On the other side are leaders of Israel’s small but politically influential ultra-Orthodox community, known as haredim. They point to biblical commands about observing the Sabbath and ask: If Israel doesn’t honor them, who will?
“We have no right to the land of Israel without observing the Torah and its commandments,” said Shmuel Pappenheim, a spokesman for an umbrella group of haredi organizations. “If we don’t follow it and preserve the Sabbath, we might as well give up our claim and give it to the Arabs.”
Haredi leaders are seeking to slow the trend of shops opening on Saturdays by flexing their own economic muscle. The community has enjoyed success on some issues, pressuring private bus companies to provide separate seating for men and women and phone makers to offer so-called kosher cellphones that restrict Internet access and text messaging.
With an estimated $1.5 billion in annual buying power, the haredi community set up the Shabbat Committee in 2006 to monitor Sabbath observation and boycott businesses that ran afoul of its rules.
Their biggest target so far is businessman Dudi Weissman, who operates a chain of 24-hour markets called AM:PM. He also owns a supermarket chain, Shefa Shuk, that does about 40% of its business with the haredim.
Though AM:PM stores have always remained closed on Saturday in ultra-Orthodox Jewish neighborhoods, the Shabbat Committee demanded that Weissman close all of his stores on the Sabbath. When he refused, they called for a boycott of his supermarkets. Since then, some of the stores have shut down, though company officials have said the closures were unrelated to the boycott.

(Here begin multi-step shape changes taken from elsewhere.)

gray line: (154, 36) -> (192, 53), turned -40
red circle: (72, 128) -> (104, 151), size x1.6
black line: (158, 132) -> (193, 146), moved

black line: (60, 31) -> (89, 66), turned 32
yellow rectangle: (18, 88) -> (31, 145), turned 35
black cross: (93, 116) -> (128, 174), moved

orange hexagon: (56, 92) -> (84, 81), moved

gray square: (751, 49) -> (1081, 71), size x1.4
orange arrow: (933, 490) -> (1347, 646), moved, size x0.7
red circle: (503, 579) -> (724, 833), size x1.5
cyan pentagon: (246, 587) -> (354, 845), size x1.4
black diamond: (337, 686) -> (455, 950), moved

Weissman declined to comment, as did leaders of the Shabbat Committee. To date, most of his AM:PM stores remain open on Saturdays, leading even supporters of observing the Sabbath to question whether the effort succeeded.

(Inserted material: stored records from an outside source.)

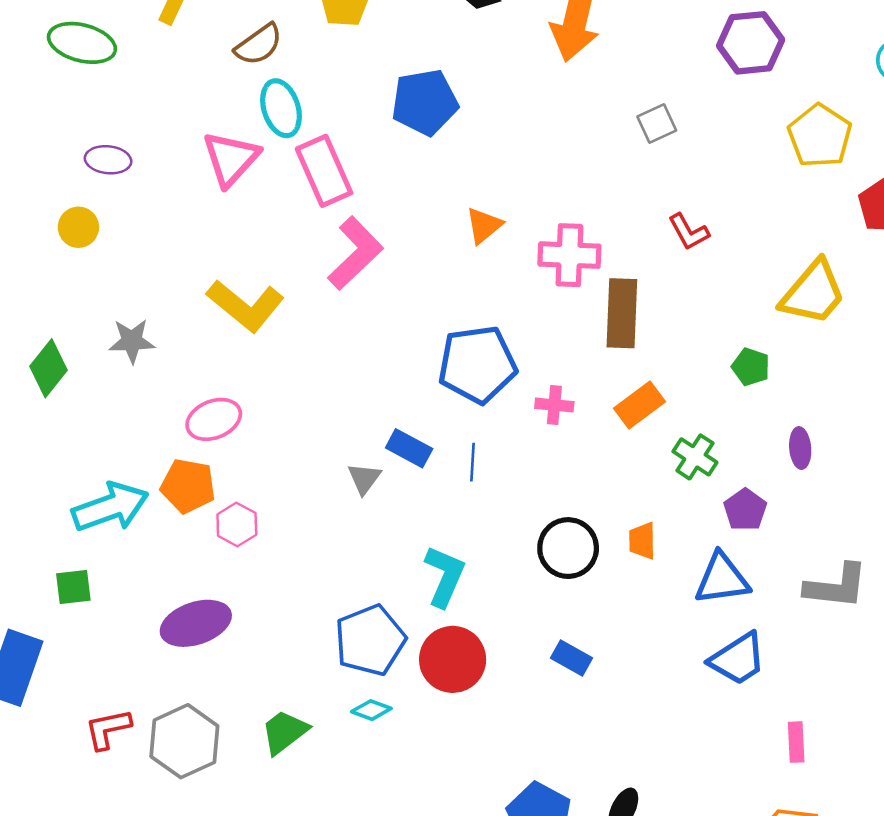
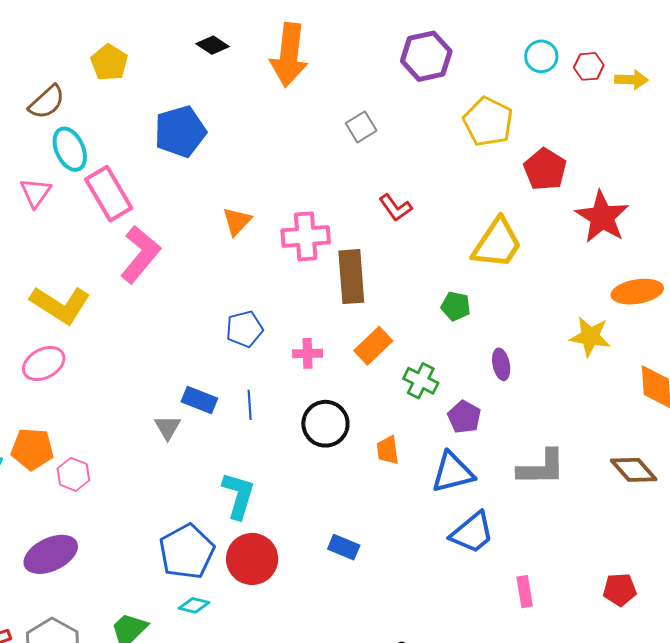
pink triangle: (231, 159) -> (36, 193), size x0.7
blue pentagon: (477, 364) -> (244, 329), size x0.6
pink ellipse: (214, 419) -> (44, 363), moved
black circle: (568, 548) -> (325, 424), moved

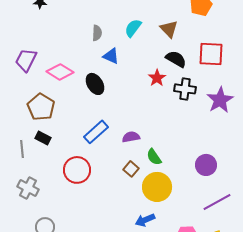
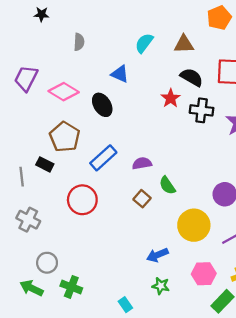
brown triangle: (169, 29) -> (184, 44), turned -48
gray semicircle: (97, 33) -> (79, 42), moved
brown pentagon: (41, 107) -> (65, 137), moved
yellow circle: (157, 187) -> (194, 225), moved

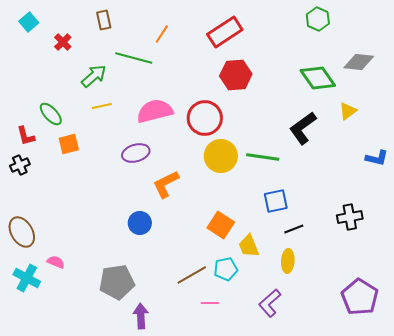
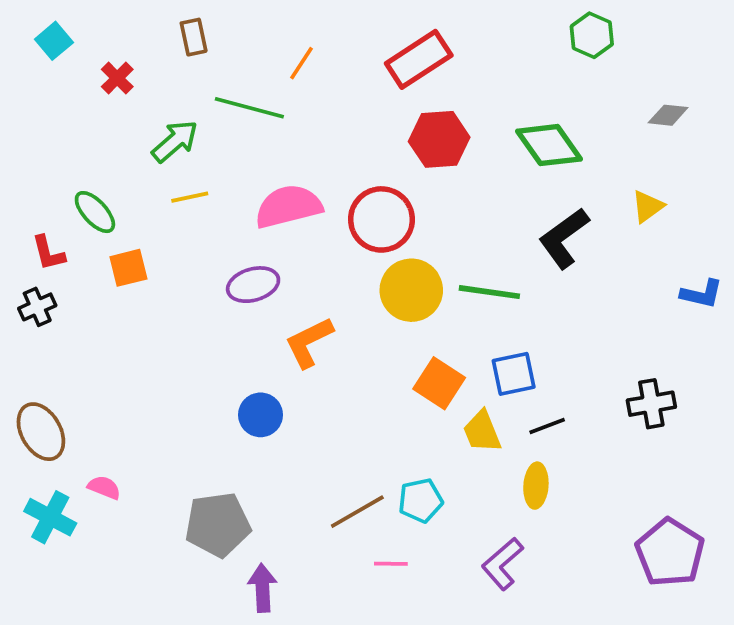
gray diamond: (359, 62) -> (668, 115), size x0.7
green diamond: (318, 78) -> (549, 145), moved
orange square: (221, 225) -> (439, 383), moved
yellow trapezoid: (249, 246) -> (482, 432), moved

“Boycotts are ineffective,” said Yakov Halperin, head of a mall-based optometry chain that closes all of its 130 offices on Saturday, even though it costs the company significant revenue. “They work for a limited time, but then they break down because the religious public is not united.”

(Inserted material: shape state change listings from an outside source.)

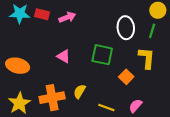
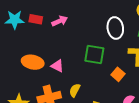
pink triangle: (64, 56) -> (57, 66), moved
orange ellipse: (18, 66) -> (33, 62), moved

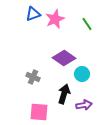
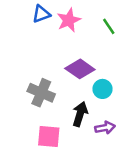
gray cross: (33, 77) -> (41, 93), size x1.5

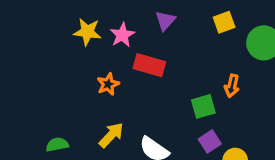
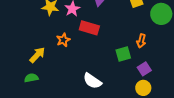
yellow arrow: (111, 135) -> (37, 55), moved
purple square: (210, 141) -> (144, 69), moved

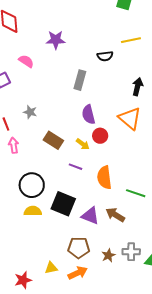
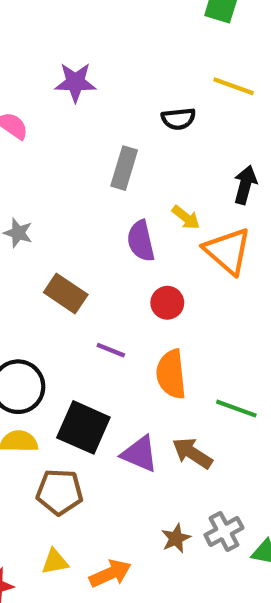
yellow line: (131, 40) -> (234, 86), turned 30
red circle: (100, 136) -> (167, 303), moved
yellow arrow: (83, 144) -> (186, 217), moved
brown pentagon: (79, 248) -> (60, 492), moved
gray cross: (131, 252) -> (224, 531), turned -30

Still, there is a chilling effect. Haifa-based Cinemall, a large shopping complex on the outskirts of the port city, is considering becoming the latest mall to open on Saturdays, perhaps this fall. But the owner is hesitating, in part out of personal religious beliefs, a mall manager said. Business rivals noted that he also owns a supermarket chain that could be vulnerable to a boycott.
Religious activists have succeeded in keeping most malls that are in city centers and near residential neighborhoods closed. Nearly all the shopping centers currently open on Saturday are in industrial zones or along the city edges. In religious cities, like Jerusalem, only a few restaurants, cinemas and gas stations dare to open.
But experts predict more shops will open on Saturdays as competition intensifies.
“If you look at the trends, secularization is winning big time in this case,” said Ben-Porat, who has studied the intersection of religion and business for years. “Just 20 years ago you could hardly find anything open in the country on Saturday.”
He said the trend was bolstered in the 1990s, when Israel shifted away from socialism and experienced an influx of more than 1 million Russian immigrants, many of whom were secular or non-Jewish.
“Ultimately this is an issue that is moving away from the political realm,” Ben-Porat said. “It’s really being decided by profits, not ideology and not public policy.”
Batsheva Sobelman of The Times’ Jerusalem bureau contributed to this report.